Voice of My Beautiful Country showcased René’s Americana core and announced her signing with the Motéma label. The stunning 2011 release spanned a century’s worth of American music, from traditional to folk to “Tin Pan Alley” songs and gave voice to patriotic songs as if composed by disenfranchised Americans. Black Lace Freudian Slip (Motéma) followed that same year and tapped into longing, independence, and prayerful introspection. She brought all her experience and interests together with her lauded 2013 release, I Wanna Be Evil: With Love to Eartha Kitt (Motéma), which was nominated for Best Jazz Vocal Album at the 57th Grammy® Awards. René highlighted Kitt’s undaunted commitment to the power of the feminine and to social justice.

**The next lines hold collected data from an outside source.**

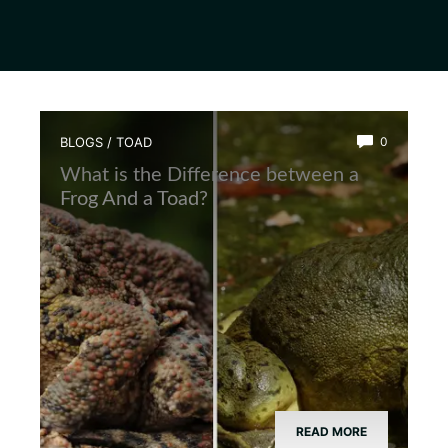
BLOGS
/
TOAD
0
What is the Difference between a
Frog And a Toad?
READ MORE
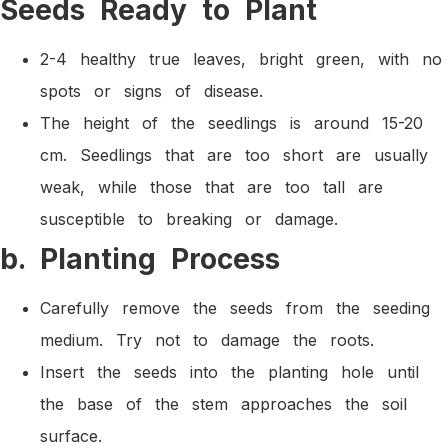
Seeds Ready to Plant
2-4 healthy true leaves, bright green, with no
spots or signs of disease.
The height of the seedlings is around 15-20
cm. Seedlings that are too short are usually
weak, while those that are too tall are
susceptible to breaking or damage.
b. Planting Process
Carefully remove the seeds from the seeding
medium. Try not to damage the roots.
Insert the seeds into the planting hole until
the base of the stem approaches the soil
surface.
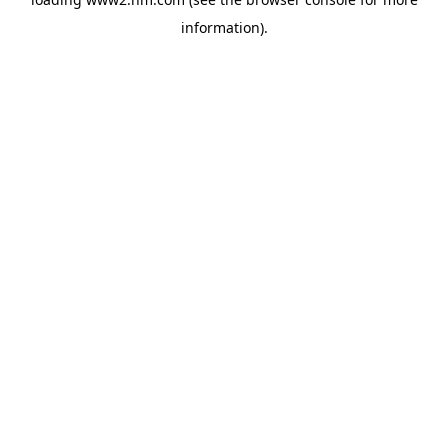
information)
.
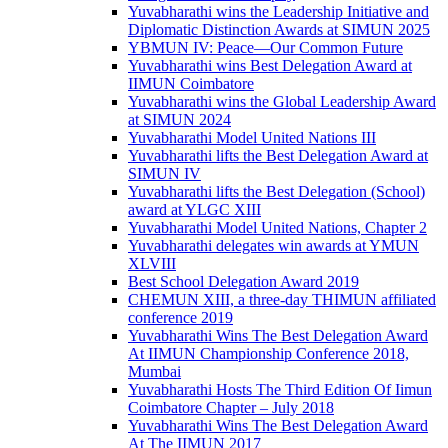
Yuvabharathi wins the Leadership Initiative and
Diplomatic Distinction Awards at SIMUN 2025
YBMUN IV: Peace—Our Common Future
Yuvabharathi wins Best Delegation Award at
IIMUN Coimbatore
Yuvabharathi wins the Global Leadership Award
at SIMUN 2024
Yuvabharathi Model United Nations III
Yuvabharathi lifts the Best Delegation Award at
SIMUN IV
Yuvabharathi lifts the Best Delegation (School)
award at YLGC XIII
Yuvabharathi Model United Nations, Chapter 2
Yuvabharathi delegates win awards at YMUN
XLVIII
Best School Delegation Award 2019
CHEMUN XIII, a three-day THIMUN affiliated
conference 2019
Yuvabharathi Wins The Best Delegation Award
At IIMUN Championship Conference 2018,
Mumbai
Yuvabharathi Hosts The Third Edition Of Iimun
Coimbatore Chapter – July 2018
Yuvabharathi Wins The Best Delegation Award
At The IIMUN 2017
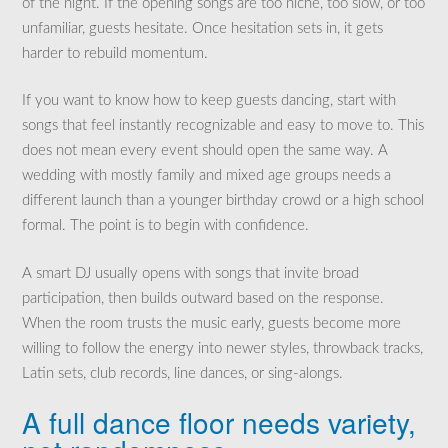
of the night. If the opening songs are too niche, too slow, or too
unfamiliar, guests hesitate. Once hesitation sets in, it gets
harder to rebuild momentum.
If you want to know how to keep guests dancing, start with
songs that feel instantly recognizable and easy to move to. This
does not mean every event should open the same way. A
wedding with mostly family and mixed age groups needs a
different launch than a younger birthday crowd or a high school
formal. The point is to begin with confidence.
A smart DJ usually opens with songs that invite broad
participation, then builds outward based on the response.
When the room trusts the music early, guests become more
willing to follow the energy into newer styles, throwback tracks,
Latin sets, club records, line dances, or sing-alongs.
A full dance floor needs variety,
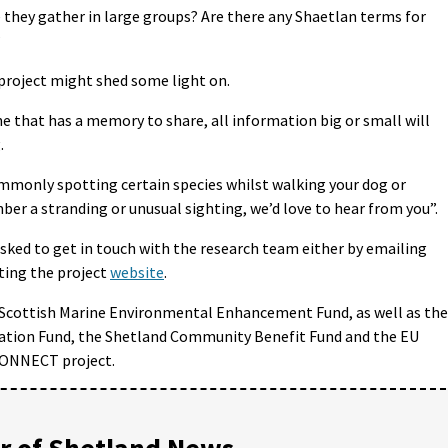
they gather in large groups? Are there any Shaetlan terms for
?
 project might shed some light on.
 that has a memory to share, all information big or small will
.
monly spotting certain species whilst walking your dog or
ber a stranding or unusual sighting, we’d love to hear from you”.
asked to get in touch with the research team either by emailing
ting the project
website
.
e Scottish Marine Environmental Enhancement Fund, as well as the
ation Fund, the Shetland Community Benefit Fund and the EU
CONNECT project.
 of Shetland News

Her second Grammy® nomination in the same category recognized her next Motéma release of all originals, Sound of Red (2017). Always a strong lyricist and composer, she created an 11song journey that gives insight into profound turning points of her life. Her clever songcraft and sensual vocal delivery made those personal moments not only meaningful but also enlightening to her growing audience. René expains, “I wanted to make a record that people could revisit again and again to unlock their emotions. In order to move through our days and our lives, we learn to cover things up. We don’t think we can be vulnerable to pain, loss, confusion, hurt and frustration and keep going. I wanted this record to provide a kind of architectural support for the spirit and help us feel more deeply together.”